◆ Prompt
Working from the records beneath this line, reproduce each one exactly.

Stored data entries
# # #
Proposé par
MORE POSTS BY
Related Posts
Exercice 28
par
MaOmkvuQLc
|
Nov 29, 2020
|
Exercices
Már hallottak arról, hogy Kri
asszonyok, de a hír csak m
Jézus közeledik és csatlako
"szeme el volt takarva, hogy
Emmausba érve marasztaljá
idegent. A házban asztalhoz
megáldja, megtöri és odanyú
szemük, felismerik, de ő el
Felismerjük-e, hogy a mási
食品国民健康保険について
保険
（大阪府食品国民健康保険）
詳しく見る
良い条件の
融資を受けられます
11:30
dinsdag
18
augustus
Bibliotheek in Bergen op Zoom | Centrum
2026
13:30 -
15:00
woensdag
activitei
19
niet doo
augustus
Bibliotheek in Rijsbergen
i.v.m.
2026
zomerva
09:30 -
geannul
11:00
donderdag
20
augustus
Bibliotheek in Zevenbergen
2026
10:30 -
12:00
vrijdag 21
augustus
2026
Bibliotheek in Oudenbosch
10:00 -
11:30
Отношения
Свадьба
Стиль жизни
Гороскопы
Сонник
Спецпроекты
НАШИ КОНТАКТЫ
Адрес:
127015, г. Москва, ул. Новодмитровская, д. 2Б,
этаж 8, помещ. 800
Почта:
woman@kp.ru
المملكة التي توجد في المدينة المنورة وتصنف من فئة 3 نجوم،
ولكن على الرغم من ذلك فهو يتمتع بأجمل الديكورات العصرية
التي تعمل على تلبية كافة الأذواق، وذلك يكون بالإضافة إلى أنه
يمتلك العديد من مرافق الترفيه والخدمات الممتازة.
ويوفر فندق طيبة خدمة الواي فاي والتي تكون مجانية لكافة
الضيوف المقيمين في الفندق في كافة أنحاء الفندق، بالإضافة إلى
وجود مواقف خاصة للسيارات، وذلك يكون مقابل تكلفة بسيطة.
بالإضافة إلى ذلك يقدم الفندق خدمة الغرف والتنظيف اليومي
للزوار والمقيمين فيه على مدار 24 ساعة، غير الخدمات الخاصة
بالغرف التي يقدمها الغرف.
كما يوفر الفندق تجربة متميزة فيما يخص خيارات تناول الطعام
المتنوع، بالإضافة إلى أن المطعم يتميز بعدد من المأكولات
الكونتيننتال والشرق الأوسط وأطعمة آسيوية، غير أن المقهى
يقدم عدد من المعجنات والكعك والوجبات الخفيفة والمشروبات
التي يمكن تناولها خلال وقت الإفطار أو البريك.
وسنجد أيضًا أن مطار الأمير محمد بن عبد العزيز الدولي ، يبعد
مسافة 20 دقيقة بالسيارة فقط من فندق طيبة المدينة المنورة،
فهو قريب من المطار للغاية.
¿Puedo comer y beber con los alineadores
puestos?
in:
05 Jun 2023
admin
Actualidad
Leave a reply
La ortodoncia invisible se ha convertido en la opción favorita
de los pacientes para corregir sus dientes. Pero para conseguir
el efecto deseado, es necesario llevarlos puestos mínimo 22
# # #
◆ Your solution
Proposé par
MORE POSTS BY
Related Posts
Exercice 28
par
MaOmkvuQLc
|
Nov 29, 2020
|
Exercices
Már hallottak arról, hogy Kri
asszonyok, de a hír csak m
Jézus közeledik és csatlako
"szeme el volt takarva, hogy
Emmausba érve marasztaljá
idegent. A házban asztalhoz
megáldja, megtöri és odanyú
szemük, felismerik, de ő el
Felismerjük-e, hogy a mási
食品国民健康保険について
保険
（大阪府食品国民健康保険）
詳しく見る
良い条件の
融資を受けられます
11:30
dinsdag
18
augustus
Bibliotheek in Bergen op Zoom | Centrum
2026
13:30 -
15:00
woensdag
activitei
19
niet doo
augustus
Bibliotheek in Rijsbergen
i.v.m.
2026
zomerva
09:30 -
geannul
11:00
donderdag
20
augustus
Bibliotheek in Zevenbergen
2026
10:30 -
12:00
vrijdag 21
augustus
2026
Bibliotheek in Oudenbosch
10:00 -
11:30
Отношения
Свадьба
Стиль жизни
Гороскопы
Сонник
Спецпроекты
НАШИ КОНТАКТЫ
Адрес:
127015, г. Москва, ул. Новодмитровская, д. 2Б,
этаж 8, помещ. 800
Почта:
woman@kp.ru
المملكة التي توجد في المدينة المنورة وتصنف من فئة 3 نجوم،
ولكن على الرغم من ذلك فهو يتمتع بأجمل الديكورات العصرية
التي تعمل على تلبية كافة الأذواق، وذلك يكون بالإضافة إلى أنه
يمتلك العديد من مرافق الترفيه والخدمات الممتازة.
ويوفر فندق طيبة خدمة الواي فاي والتي تكون مجانية لكافة
الضيوف المقيمين في الفندق في كافة أنحاء الفندق، بالإضافة إلى
وجود مواقف خاصة للسيارات، وذلك يكون مقابل تكلفة بسيطة.
بالإضافة إلى ذلك يقدم الفندق خدمة الغرف والتنظيف اليومي
للزوار والمقيمين فيه على مدار 24 ساعة، غير الخدمات الخاصة
بالغرف التي يقدمها الغرف.
كما يوفر الفندق تجربة متميزة فيما يخص خيارات تناول الطعام
المتنوع، بالإضافة إلى أن المطعم يتميز بعدد من المأكولات
الكونتيننتال والشرق الأوسط وأطعمة آسيوية، غير أن المقهى
يقدم عدد من المعجنات والكعك والوجبات الخفيفة والمشروبات
التي يمكن تناولها خلال وقت الإفطار أو البريك.
وسنجد أيضًا أن مطار الأمير محمد بن عبد العزيز الدولي ، يبعد
مسافة 20 دقيقة بالسيارة فقط من فندق طيبة المدينة المنورة،
فهو قريب من المطار للغاية.
¿Puedo comer y beber con los alineadores
puestos?
in:
05 Jun 2023
admin
Actualidad
Leave a reply
La ortodoncia invisible se ha convertido en la opción favorita
de los pacientes para corregir sus dientes. Pero para conseguir
el efecto deseado, es necesario llevarlos puestos mínimo 22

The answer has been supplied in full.